When a ship sails in a hostile sea, it is hard to avoid slamming pressure. In this paper, the slicing theory and MPS method are combined to study the impact pressure during water entry. Firstly, the effectiveness of the in-house solver MPS-SJTU is verified by a water-entry test of a ship profile. The vertical force and velocity are consistent with the results obtained by SPH algorithm and model tests. Then, the water-entry processes of three bow sections are simulated by the MPS-SJTU solver. There are three pressure measuring points on each section. By comparing the pressure curves of different measuring points and the free surface during the water-entry of different sections, the distribution of the slamming pressure can be analyzed.

INTRODUCTION

Slamming is a common phenomenon in ocean engineering. The ship will be subject to a large slamming pressure during the sailing. This may not only affect the ship's maneuverability, but also damage the hull structure. Therefore, it is of great significance to calculate and forecast the possible slamming pressure on the hull accurately. This will be conductive to ensure ship safety and optimize the design process of the hull.

Many researchers have carried out a number of studies on the problem of slamming. The research methods can be roughly divided into three categories: theoretical research, experimental research and numerical simulation.

In terms of theoretical research, Von Karman (1929) originally proposed a theoretical method to calculate the slamming pressure based on the momentum theorem and the additional quality hypothesis. On the basis of Von Karman's research, Wagner (1932) considered the jet flow and free surface rise, which improved the accuracy of this method in calculating the slamming pressure of wedge with small deadrise angle.

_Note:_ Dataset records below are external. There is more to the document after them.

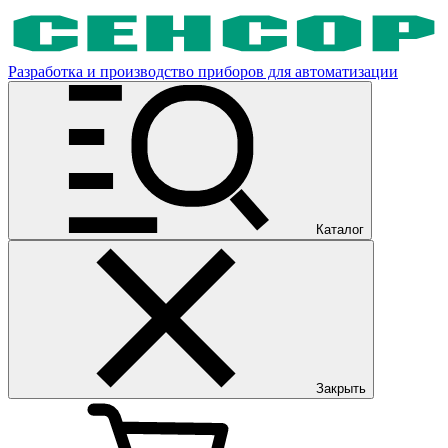
Разработка и производство приборов для автоматизации
Каталог
Закрыть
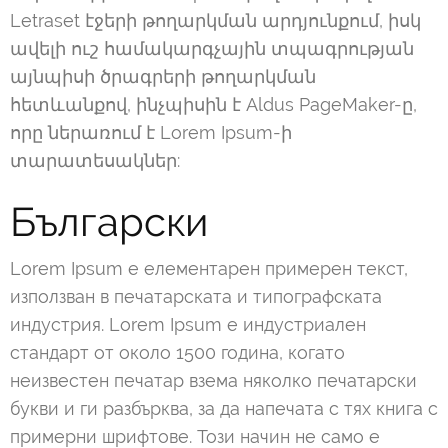
Letraset էջերի թողարկման արդյունքում, իսկ
ավելի ուշ համակարգչային տպագրության
այնպիսի ծրագրերի թողարկման
հետևանքով, ինչպիսին է Aldus PageMaker-ը,
որը ներառում է Lorem Ipsum-ի
տարատեսակներ:
Български
Lorem Ipsum е елементарен примерен текст,
използван в печатарската и типографската
индустрия. Lorem Ipsum е индустриален
стандарт от около 1500 година, когато
неизвестен печатар взема няколко печатарски
букви и ги разбърква, за да напечата с тях книга с
примерни шрифтове. Този начин не само е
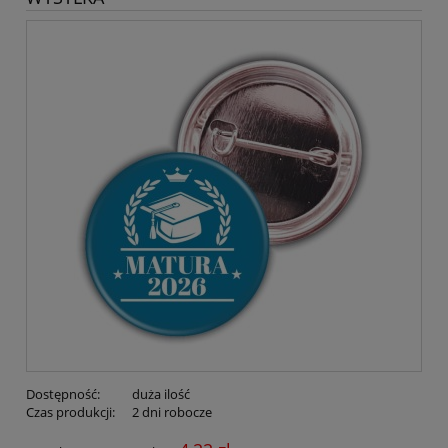
Dostępność:
duża ilość
Czas produkcji:
2 dni robocze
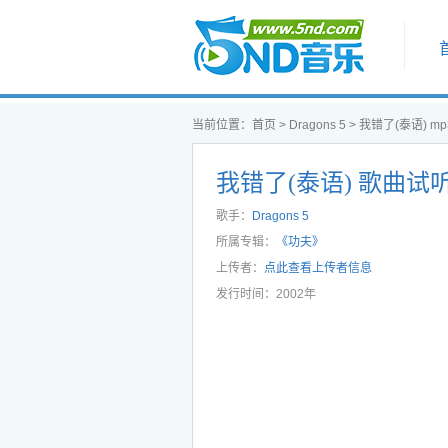
首页
当前位置：
首页
>
Dragons 5
>
我错了(泰语) m
我错了(泰语) 歌曲试
歌手：
Dragons 5
所属专辑：
《功夫》
上传者：
点此查看上传者信息
发行时间：2002年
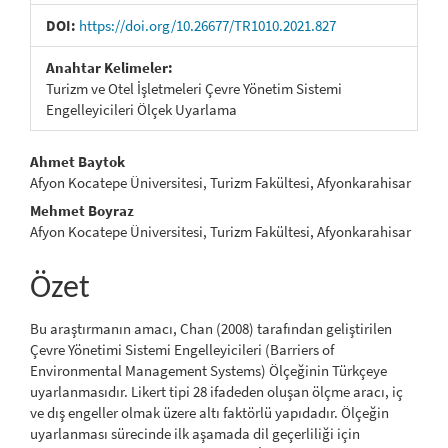
DOI:
https://doi.org/10.26677/TR1010.2021.827
Anahtar Kelimeler:
Turizm ve Otel İşletmeleri Çevre Yönetim Sistemi
Engelleyicileri Ölçek Uyarlama
##plugins.themes.bootstrap3.ar
Ahmet Baytok
Afyon Kocatepe Üniversitesi, Turizm Fakültesi, Afyonkarahisar
Mehmet Boyraz
Afyon Kocatepe Üniversitesi, Turizm Fakültesi, Afyonkarahisar
Özet
Bu araştırmanın amacı, Chan (2008) tarafından geliştirilen
Çevre Yönetimi Sistemi Engelleyicileri (Barriers of
Environmental Management Systems) Ölçeğinin Türkçeye
uyarlanmasıdır. Likert tipi 28 ifadeden oluşan ölçme aracı, iç
ve dış engeller olmak üzere altı faktörlü yapıdadır. Ölçeğin
uyarlanması sürecinde ilk aşamada dil geçerliliği için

Early studies on slamming were mostly theoretical studies based on the studies of Von Karman (1929) and Wanger (1932). With the development of photography technology and the improvement of experimental level, scholars began to use experimental methods to study the problem of water-entry. Chuang (1966) conducted water-entry tests on rigid plates and wedges to study the variation of the peak slamming pressure of the wedges with different deadrise angles, and he found the cushioning effect of air. Yettou et al (2006) measured and compared the pressure distribution of wedge body when it enters water freely and at a constant velocity through experiments. Huera-Huarte et al (2011) carried out a water entry test of a plate with a small deadrise angle and found that when the deadrise angle is smaller than 5°, the air effect became very important and could not be ignored.